Exercise aim:
Please set down word for word every line from the one holding "diputar. Selain itu, Anda" to the end of the data below, both included.
....
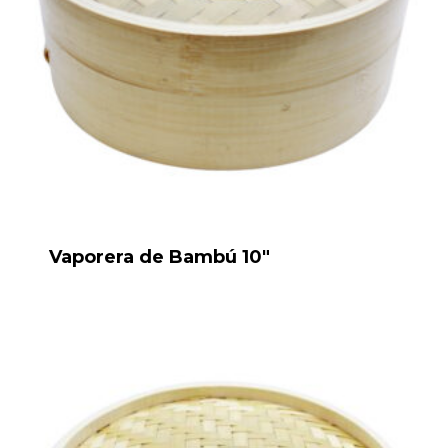
Vaporera de Bambú 10″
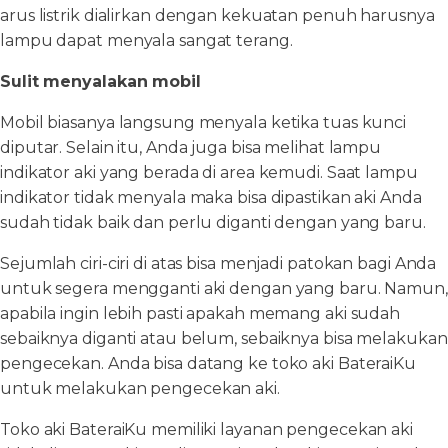
arus listrik dialirkan dengan kekuatan penuh harusnya
lampu dapat menyala sangat terang.
Sulit menyalakan mobil
Mobil biasanya langsung menyala ketika tuas kunci
diputar. Selain itu, Anda juga bisa melihat lampu
indikator aki yang berada di area kemudi. Saat lampu
indikator tidak menyala maka bisa dipastikan aki Anda
sudah tidak baik dan perlu diganti dengan yang baru.
Sejumlah ciri-ciri di atas bisa menjadi patokan bagi Anda
untuk segera mengganti aki dengan yang baru. Namun,
apabila ingin lebih pasti apakah memang aki sudah
sebaiknya diganti atau belum, sebaiknya bisa melakukan
pengecekan. Anda bisa datang ke toko aki BateraiKu
untuk melakukan pengecekan aki.
Toko aki BateraiKu memiliki layanan pengecekan aki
....
Answer section:
diputar. Selain itu, Anda juga bisa melihat lampu
indikator aki yang berada di area kemudi. Saat lampu
indikator tidak menyala maka bisa dipastikan aki Anda
sudah tidak baik dan perlu diganti dengan yang baru.
Sejumlah ciri-ciri di atas bisa menjadi patokan bagi Anda
untuk segera mengganti aki dengan yang baru. Namun,
apabila ingin lebih pasti apakah memang aki sudah
sebaiknya diganti atau belum, sebaiknya bisa melakukan
pengecekan. Anda bisa datang ke toko aki BateraiKu
untuk melakukan pengecekan aki.
Toko aki BateraiKu memiliki layanan pengecekan aki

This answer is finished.